Raptis S, Mitrakou A, Hadjidakis D, Diamantopoulos E, Anastasiou C, Fountas A, Müller R
Second Department of Internal Medicine, Athens University, Greece.
Acta Diabetol Lat. 1987 Jul-Sep;24(3):181-92. doi: 10.1007/BF02732036.
Based on the known action of xanthine derivatives on the insulin secretion, the effect of pentoxifylline on carbohydrate homeostasis of type I (IDDM) and type II (NIDDM) diabetics was investigated. Pentoxifylline is known to exert a favorable influence on hemorheological disturbances in such patients. Twenty-four hour blood glucose pattern and insulin requirements were evaluated in type I and type II diabetics by the use of the artificial pancreas before and after a 14-day treatment with pentoxifylline 400 mg p.o. (Trental 400) t.i.d. During the stabilization period before treatment with pentoxifylline, NIDDM patients required 10.1 +/- 3.8 U of insulin and the IDDM 35 +/- 13.7 U. After 2 weeks on pentoxifylline, NIDDM required only 6.3 +/- 2.8 U (p less than 0.05) and IDDM 28.5 +/- 9.7 U (n.s.). Average blood glucose during the 24h decreased by 15.8 +/- 3.5% in NIDDM and by 10.3 +/- 2.5% in IDDM. Moreover, a significant smoothing of glucose fluctuations during the 24h was noted in both groups. It is concluded that pentoxifylline administered concurrently to any antidiabetic type of treatment leads to better blood glucose control as well as to prevention or delay of vascular complications.

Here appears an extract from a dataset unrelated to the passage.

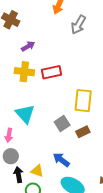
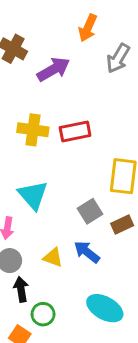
purple arrow: (28, 46) -> (53, 69), moved, size x1.5
blue arrow: (61, 160) -> (87, 252), moved
yellow triangle: (37, 171) -> (53, 257), moved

基于黄嘌呤衍生物对胰岛素分泌的已知作用,研究了己酮可可碱对I型(胰岛素依赖型糖尿病,IDDM)和II型(非胰岛素依赖型糖尿病,NIDDM)糖尿病患者碳水化合物稳态的影响。已知己酮可可碱对此类患者的血液流变学紊乱有有利影响。通过使用人工胰腺,在口服400mg己酮可可碱(曲克芦丁400)每日三次进行14天治疗前后,对I型和II型糖尿病患者的24小时血糖模式和胰岛素需求进行了评估。在使用己酮可可碱治疗前的稳定期,NIDDM患者需要10.1±3.8单位胰岛素,IDDM患者需要35±13.7单位胰岛素。使用己酮可可碱2周后,NIDDM患者仅需要6.3±2.8单位(p<0.05),IDDM患者需要28.5±9.7单位(无显著差异)。NIDDM患者24小时内的平均血糖下降了15.8±3.5%,IDDM患者下降了10.3±2.5%。此外,两组患者24小时内血糖波动均显著趋于平稳。得出的结论是,在任何抗糖尿病治疗的同时给予己酮可可碱可导致更好的血糖控制以及预防或延缓血管并发症。